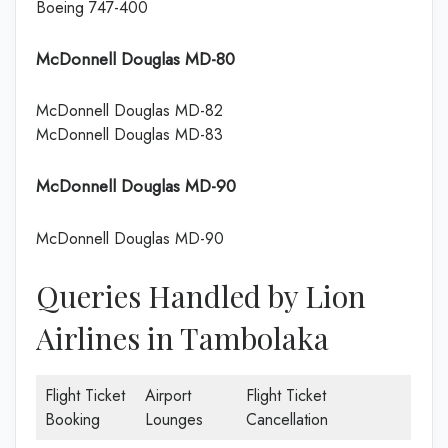
Boeing 747-400
McDonnell Douglas MD-80
McDonnell Douglas MD-82
McDonnell Douglas MD-83
McDonnell Douglas MD-90
McDonnell Douglas MD-90
Queries Handled by Lion
Airlines in Tambolaka
Flight Ticket
Airport
Flight Ticket
Booking
Lounges
Cancellation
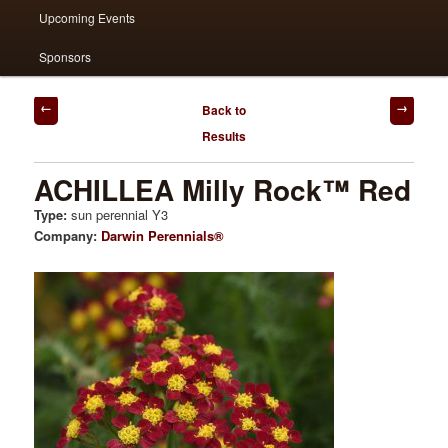
Upcoming Events
Sponsors
Post
Back to
navigation
Results
ACHILLEA Milly Rock™ Red
Type:
sun perennial Y3
Company:
Darwin Perennials®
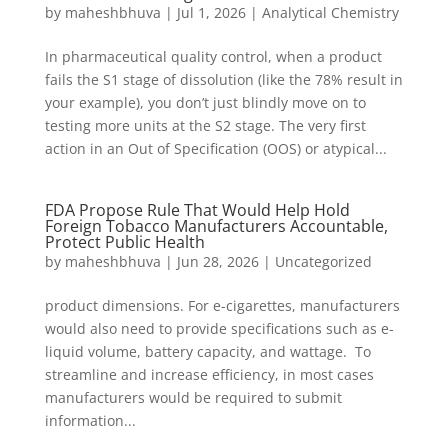
by
maheshbhuva
|
Jul 1, 2026
|
Analytical Chemistry
In pharmaceutical quality control, when a product
fails the S1 stage of dissolution (like the 78% result in
your example), you don’t just blindly move on to
testing more units at the S2 stage. The very first
action in an Out of Specification (OOS) or atypical...
FDA Propose Rule That Would Help Hold
Foreign Tobacco Manufacturers Accountable,
Protect Public Health
by
maheshbhuva
|
Jun 28, 2026
|
Uncategorized
product dimensions. For e-cigarettes, manufacturers
would also need to provide specifications such as e-
liquid volume, battery capacity, and wattage. To
streamline and increase efficiency, in most cases
manufacturers would be required to submit
information...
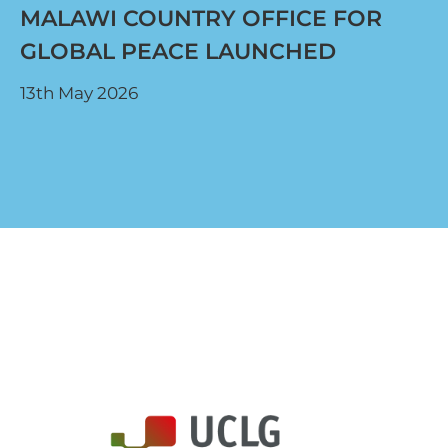
MALAWI COUNTRY OFFICE FOR
GLOBAL PEACE LAUNCHED
13th May 2026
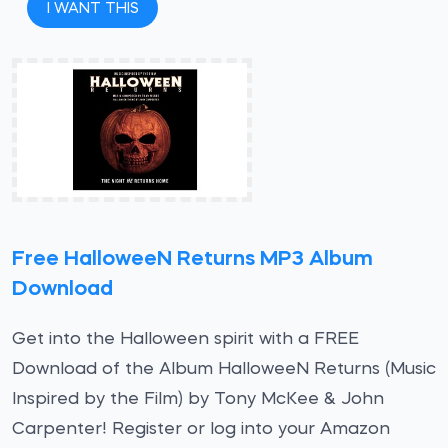
I WANT THIS
Free HalloweeN Returns MP3 Album
Download
Get into the Halloween spirit with a FREE
Download of the Album HalloweeN Returns (Music
Inspired by the Film) by Tony McKee & John
Carpenter! Register or log into your Amazon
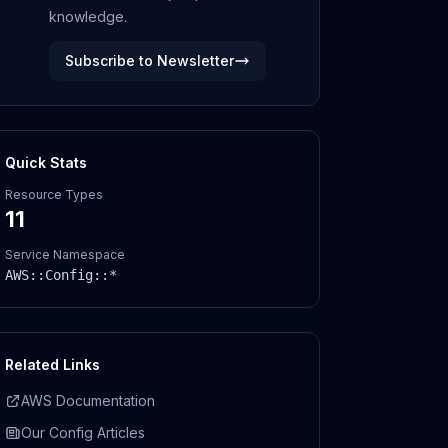
knowledge.
Subscribe to Newsletter
Quick Stats
Resource Types
11
Service Namespace
AWS::
Config
::*
Related Links
AWS Documentation
Our
Config
Articles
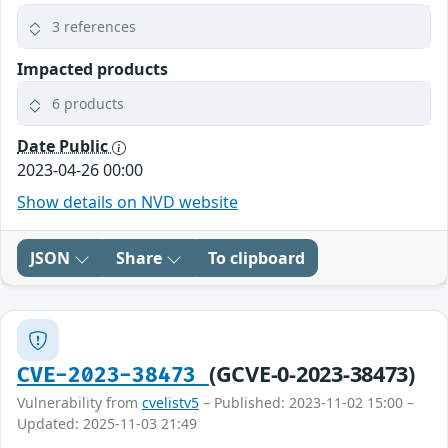
3 references
Impacted products
6 products
Date Public
2023-04-26 00:00
Show details on NVD website
JSON
Share
To clipboard
(GCVE-0-2023-38473)
CVE-2023-38473
Vulnerability from
cvelistv5
– Published: 2023-11-02 15:00 –
Updated: 2025-11-03 21:49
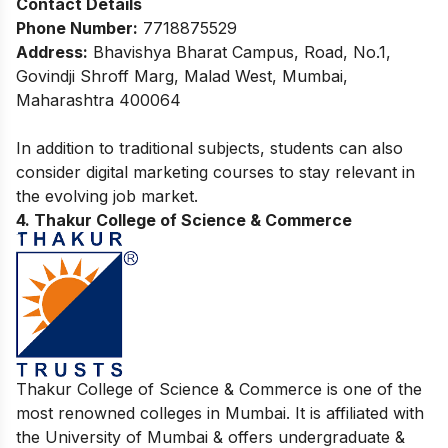
Contact Details
Phone Number:
7718875529
Address:
Bhavishya Bharat Campus, Road, No.1,
Govindji Shroff Marg, Malad West, Mumbai,
Maharashtra 400064
In addition to traditional subjects, students can also
consider
digital marketing courses
to stay relevant in
the evolving job market.
4. Thakur College of Science & Commerce
Thakur College of Science & Commerce is one of the
most renowned colleges in Mumbai. It is affiliated with
the University of Mumbai & offers undergraduate &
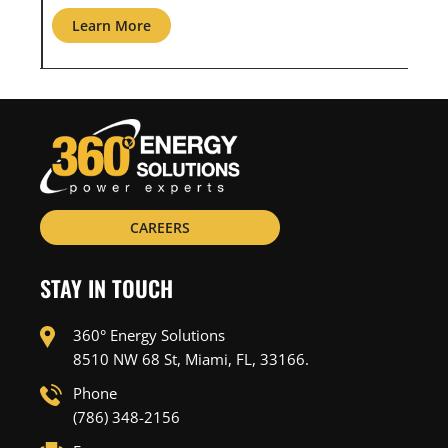
Learn More
L
CAREERS
STAY IN TOUCH
360° Energy Solutions
8510 NW 68 St, Miami, FL, 33166.
Phone
(786) 348-2156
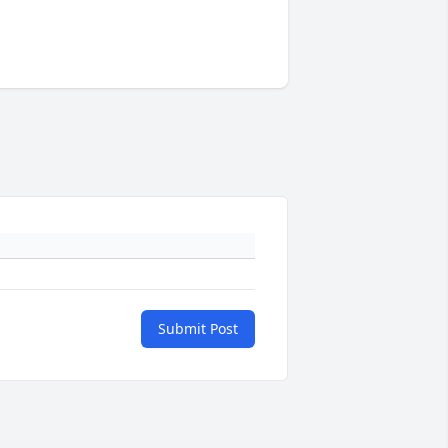
Submit Post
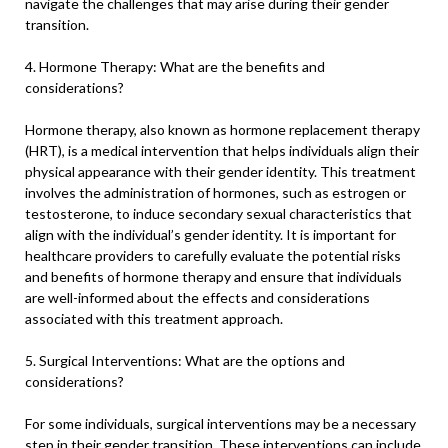
navigate the challenges that may arise during their gender
transition.
4. Hormone Therapy: What are the benefits and
considerations?
Hormone therapy, also known as hormone replacement therapy
(HRT), is a medical intervention that helps individuals align their
physical appearance with their gender identity. This treatment
involves the administration of hormones, such as estrogen or
testosterone, to induce secondary sexual characteristics that
align with the individual’s gender identity. It is important for
healthcare providers to carefully evaluate the potential risks
and benefits of hormone therapy and ensure that individuals
are well-informed about the effects and considerations
associated with this treatment approach.
5. Surgical Interventions: What are the options and
considerations?
For some individuals, surgical interventions may be a necessary
step in their gender transition. These interventions can include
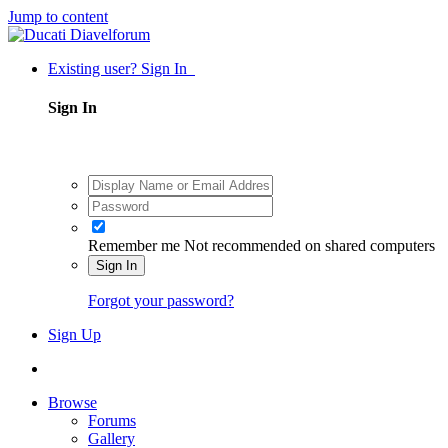
Jump to content
Existing user? Sign In
Sign In
Remember me
Not recommended on shared computers
Sign In
Forgot your password?
Sign Up
Browse
Forums
Gallery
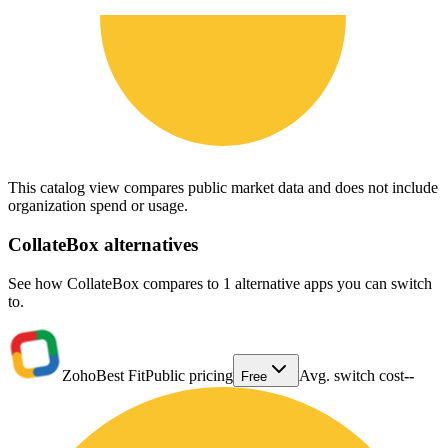
This catalog view compares public market data and does not include
organization spend or usage.
CollateBox
alternatives
See how CollateBox compares to 1 alternative apps you can switch
to.
Zoho
Best Fit
Public pricing
Avg. switch cost
--
Free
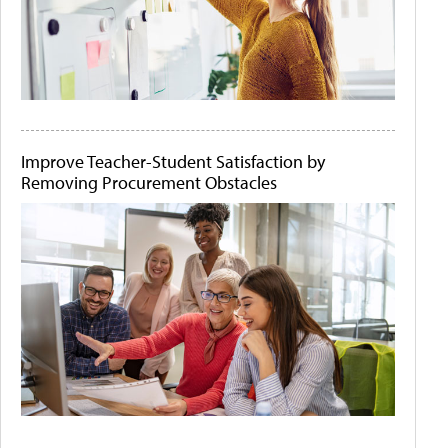
Improve Teacher-Student Satisfaction by
Removing Procurement Obstacles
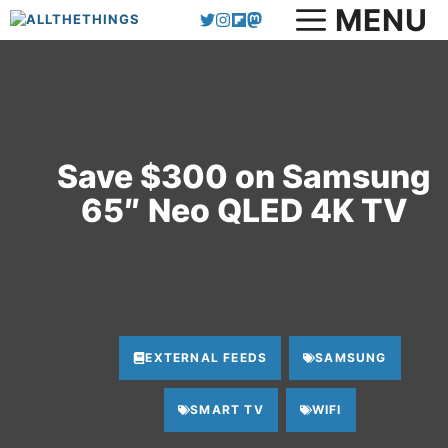
MENU
Skip
to
content
Save $300 on Samsung
65″ Neo QLED 4K TV
EXTERNAL FEEDS
SAMSUNG
SMART TV
WIFI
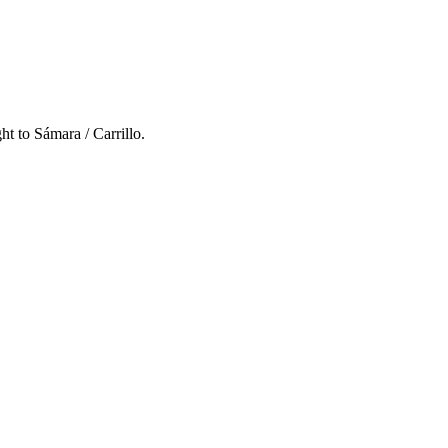
ght to
Sámara / Carrillo
.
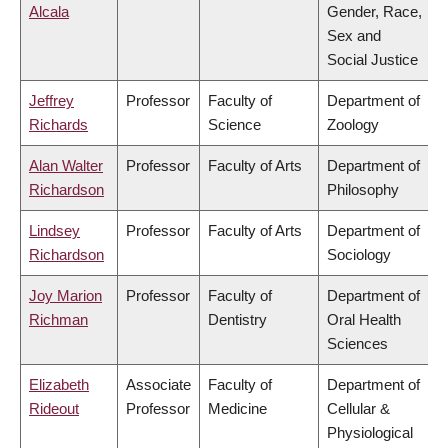
Alcala
Gender, Race,
Sex and
Social Justice
Jeffrey
Professor
Faculty of
Department of
Richards
Science
Zoology
Alan Walter
Professor
Faculty of Arts
Department of
Richardson
Philosophy
Lindsey
Professor
Faculty of Arts
Department of
Richardson
Sociology
Joy Marion
Professor
Faculty of
Department of
Richman
Dentistry
Oral Health
Sciences
Elizabeth
Associate
Faculty of
Department of
Rideout
Professor
Medicine
Cellular &
Physiological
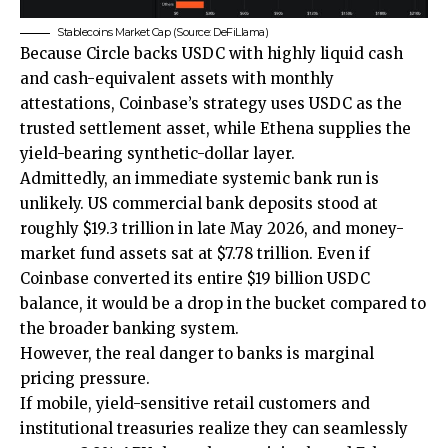
Stablecoins Market Cap (Source: DeFiLlama)
Because Circle backs USDC with highly liquid cash
and cash-equivalent assets with monthly
attestations, Coinbase’s strategy uses USDC as the
trusted settlement asset, while Ethena supplies the
yield-bearing synthetic-dollar layer.
Admittedly, an immediate systemic bank run is
unlikely. US commercial bank deposits stood at
roughly $19.3 trillion in late May 2026, and money-
market fund assets sat at $7.78 trillion. Even if
Coinbase converted its entire $19 billion USDC
balance, it would be a drop in the bucket compared to
the broader banking system.
However, the real danger to banks is marginal
pricing pressure.
If mobile, yield-sensitive retail customers and
institutional treasuries realize they can seamlessly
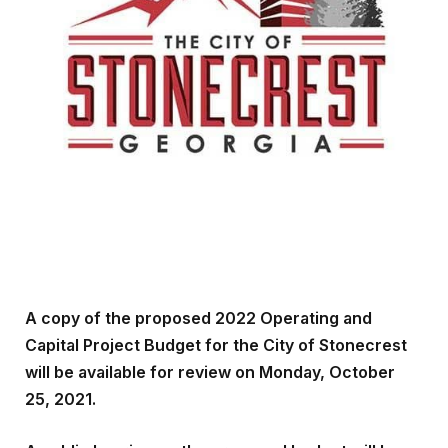
A copy of the proposed 2022 Operating and
Capital Project Budget for the City of Stonecrest
will be available for review on Monday, October
25, 2021.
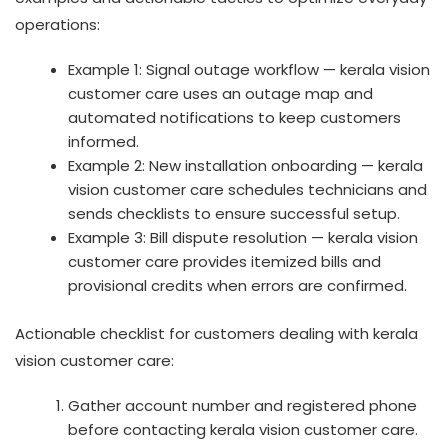
operations:
Example 1: Signal outage workflow — kerala vision
customer care uses an outage map and
automated notifications to keep customers
informed.
Example 2: New installation onboarding — kerala
vision customer care schedules technicians and
sends checklists to ensure successful setup.
Example 3: Bill dispute resolution — kerala vision
customer care provides itemized bills and
provisional credits when errors are confirmed.
Actionable checklist for customers dealing with kerala
vision customer care:
Gather account number and registered phone
before contacting kerala vision customer care.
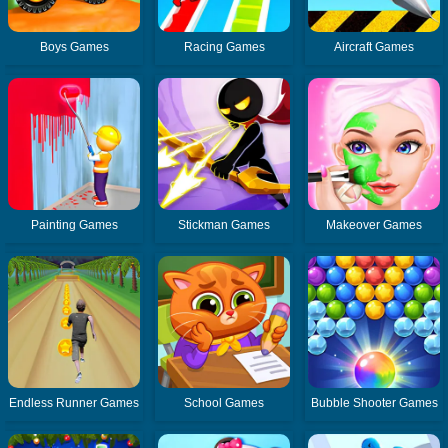
Boys Games
Racing Games
Aircraft Games
Painting Games
Stickman Games
Makeover Games
Endless Runner Games
School Games
Bubble Shooter Games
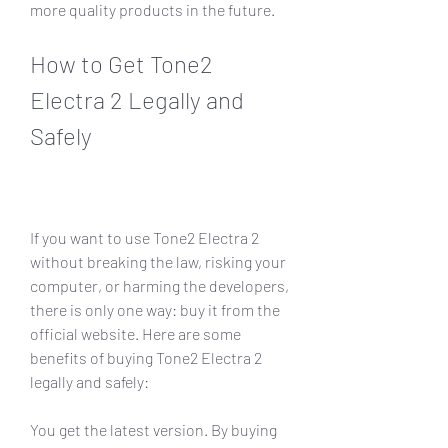
more quality products in the future. 
How to Get Tone2 
Electra 2 Legally and 
Safely
If you want to use Tone2 Electra 2 
without breaking the law, risking your 
computer, or harming the developers, 
there is only one way: buy it from the 
official website. Here are some 
benefits of buying Tone2 Electra 2 
legally and safely:
You get the latest version. By buying 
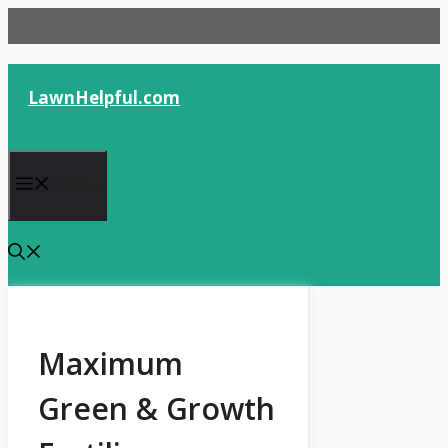
Skip
to
content
LawnHelpful.com
Menu
Maximum
Green & Growth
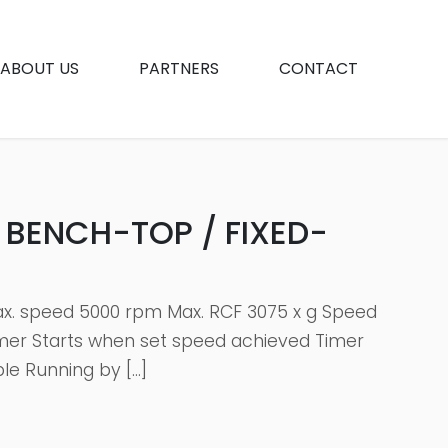
ABOUT US
PARTNERS
CONTACT
 BENCH-TOP / FIXED-
Max. speed 5000 rpm Max. RCF 3075 x g Speed
imer Starts when set speed achieved Timer
le Running by […]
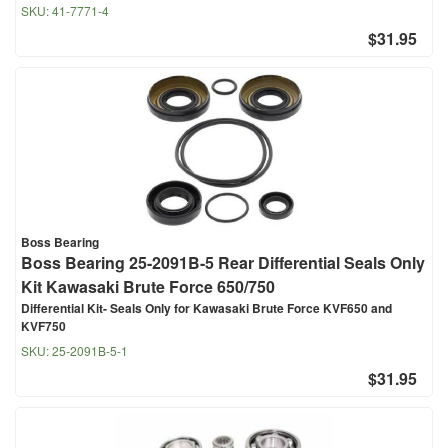
SKU:
41-7771-4
$31.95
Boss Bearing
Boss Bearing 25-2091B-5 Rear Differential Seals Only
Kit Kawasaki Brute Force 650/750
Differential Kit- Seals Only for Kawasaki Brute Force KVF650 and
KVF750
SKU:
25-2091B-5-1
$31.95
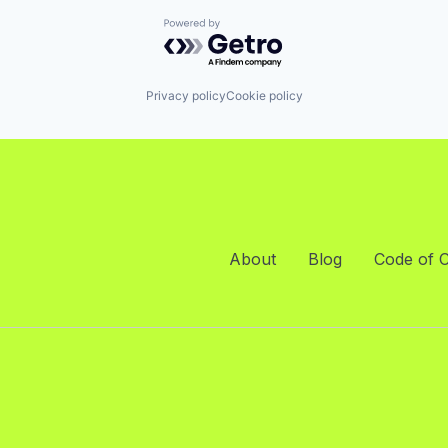
Powered by Getro.com
Privacy policy
Cookie policy
About
Blog
Code of 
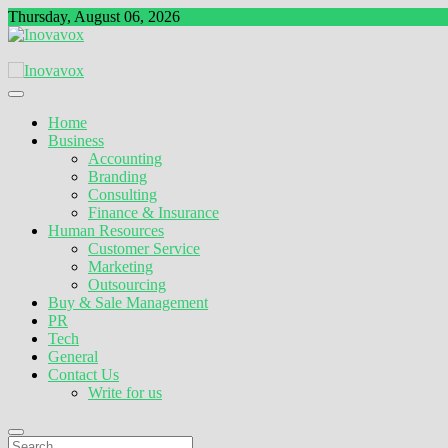
Skip
Thursday, August 06, 2026
to
content
The New Sign of Success
Inovavox
Home
Business
Accounting
Branding
Consulting
Finance & Insurance
Human Resources
Customer Service
Marketing
Outsourcing
Buy & Sale Management
PR
Tech
General
Contact Us
Write for us
Search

■ ■ ■ ■ ■ ■ ■

Task instructions –
Only the lines above from the one containing "School Games" through the one containing "Privacy policy" should be returned, verbatim and inclusive, with pictures excluded.

Answer below –
School Games
Bubble Shooter Games
more quality products in the future. 
How to Get Tone2 
Electra 2 Legally and 
Safely
If you want to use Tone2 Electra 2 
without breaking the law, risking your 
computer, or harming the developers, 
there is only one way: buy it from the 
official website. Here are some 
benefits of buying Tone2 Electra 2 
legally and safely:
You get the latest version. By buying 
Skip
to
content
LawnHelpful.com
Menu
Maximum
Green & Growth
ABOUT US
PARTNERS
CONTACT
 BENCH-TOP / FIXED-
Max. speed 5000 rpm Max. RCF 3075 x g Speed
imer Starts when set speed achieved Timer
le Running by […]
SKU:
41-7771-4
$31.95
Boss Bearing
Boss Bearing 25-2091B-5 Rear Differential Seals Only
Kit Kawasaki Brute Force 650/750
Differential Kit- Seals Only for Kawasaki Brute Force KVF650 and
KVF750
SKU:
25-2091B-5-1
$31.95
Powered by Getro.com
Privacy policy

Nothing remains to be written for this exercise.